Why Pluto is No Longer a Planet

Source: NASA/Johns Hopkins University Applied Physics Laboratory/Southwest Research Institute/Alex Parker

If names are not correct, language will not be in accordance with the truth of things.”

–Confucius

Where were you on August 24, 2006? On that day, the International Astronomical Union (IAU) announced that Pluto was no longer a planet. The IAU demoted Pluto to the status of a dwarf planet after over 75 years as our ninth and newest planet. The announcement surprised and shocked me and many people. And what is a dwarf planet, anyway?

A young astronomer, Clyde Tombaugh, discovered Pluto in 1930 at the Lowell Observatory in Arizona. The Observatory had hired Tombaugh to look for a new planet beyond Neptune. Tombaugh pored over photos of the night sky taken by the state-of-the-art telescope, funded by one of the wealthy and prominent Lowells of Massachusetts. This was the first planet discovered by an American. Ancient people knew the five planets visible to the unaided eye: Mercury, Venus, Mars, Jupiter, and Saturn. They recorded many observations. The word “planet” meaning “wanderer” comes from the Greek. These planets seemed to move or wander in the sky, unlike the stars, which seemed fixed to them. Therefore, the ancient astronomers classified both the moon and the sun as planets.
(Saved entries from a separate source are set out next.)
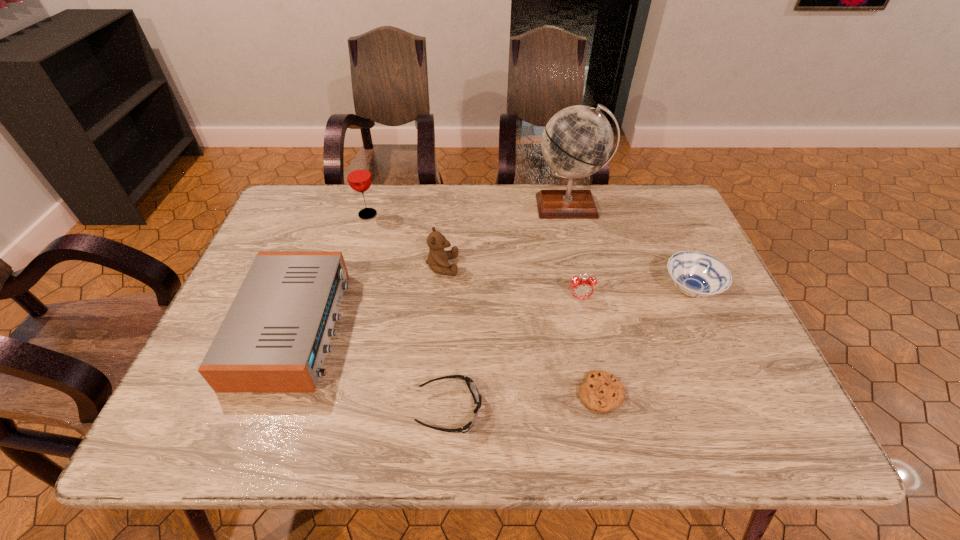 The height and width of the screenshot is (540, 960). I want to click on cookie situated at the near edge, so click(x=601, y=392).

Identify the location of object that is at the left edge. The height and width of the screenshot is (540, 960). (274, 338).

Locate an element on the screen. This screenshot has width=960, height=540. object located at the right edge is located at coordinates (696, 274).

In the image, there is a desktop. Identify the location of blank space at the far edge. This screenshot has width=960, height=540. (531, 212).

In the image, there is a desktop. Where is `vacant space at the near edge`? vacant space at the near edge is located at coordinates (312, 426).

In the image, there is a desktop. At what (x,y) coordinates should I click in order to perform the action: click on vacant region at the left edge. Please return your answer as a coordinate pair (x, y). The image size is (960, 540). Looking at the image, I should click on (310, 240).

Find the location of a particular element. free region at the right edge of the desktop is located at coordinates (661, 238).

The image size is (960, 540). In the image, there is a desktop. Find the location of `vacant area at the far left corner`. vacant area at the far left corner is located at coordinates (284, 210).

Find the location of a particular element. Image resolution: width=960 pixels, height=540 pixels. vacant space at the near left corner is located at coordinates (186, 408).

Identify the location of vacant space at the far right corner of the desktop. This screenshot has width=960, height=540. (634, 192). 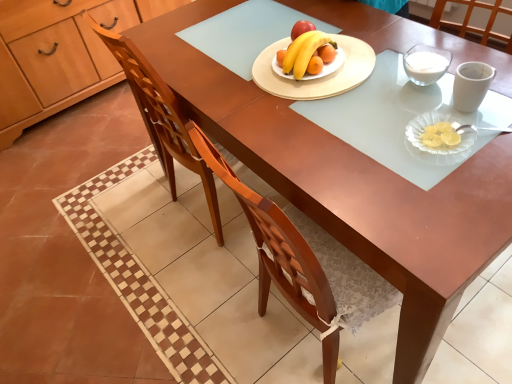 Locate an element on the screen. This screenshot has width=512, height=384. vacant area that is in front of wooden chair at center is located at coordinates (199, 278).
Europeans discovered the next two planets, Uranus and Neptune. When Tombaugh announced a new planet, American astronomers rejoiced. The Observatory asked the public to submit possible names for the new planet and an eleven-year-old schoolgirl from Britain, Venetia Burney, won five pounds sterling for her idea. Fascinated by Greek mythology, she suggested the name Pluto, after the god of the underworld, since she thought the faraway planet would be cold and dark. She was right. Pluto is 3.7 billion miles from the sun on average and nearly a billion miles from its closest solar system neighbor, Neptune. The surface temperature is about minus 400 degrees Fahrenheit and during its day, it gets less than one-thousandth the light from the sun that the earth gets. Some have described it as like a dimly lit room.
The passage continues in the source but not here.